Items from a data source:
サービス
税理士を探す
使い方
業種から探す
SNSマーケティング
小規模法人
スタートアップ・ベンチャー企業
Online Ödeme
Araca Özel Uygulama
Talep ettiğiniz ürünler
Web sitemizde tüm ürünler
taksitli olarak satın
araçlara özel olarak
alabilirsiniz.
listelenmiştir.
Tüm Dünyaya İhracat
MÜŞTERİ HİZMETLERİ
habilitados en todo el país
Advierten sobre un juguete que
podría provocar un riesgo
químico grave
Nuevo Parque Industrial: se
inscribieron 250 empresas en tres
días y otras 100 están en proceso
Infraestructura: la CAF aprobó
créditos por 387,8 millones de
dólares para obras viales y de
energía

---

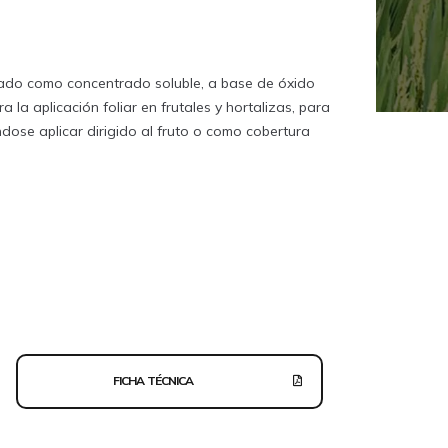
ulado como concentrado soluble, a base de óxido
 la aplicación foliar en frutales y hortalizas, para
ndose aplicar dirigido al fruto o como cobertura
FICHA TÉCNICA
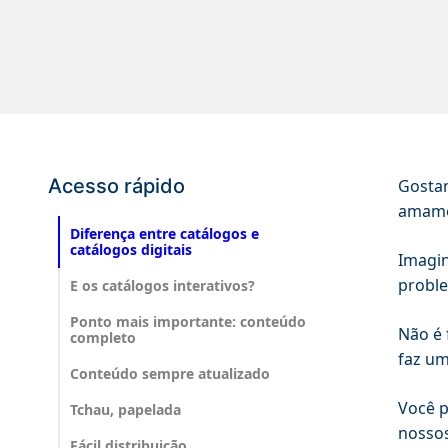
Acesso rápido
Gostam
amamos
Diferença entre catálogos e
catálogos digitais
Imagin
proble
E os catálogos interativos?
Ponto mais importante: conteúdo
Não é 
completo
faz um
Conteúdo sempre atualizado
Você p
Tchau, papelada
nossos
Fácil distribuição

Exercise objective: All lines holding the word "como" must be copied from the data.

Your response:
ulado como concentrado soluble, a base de óxido
ndose aplicar dirigido al fruto o como cobertura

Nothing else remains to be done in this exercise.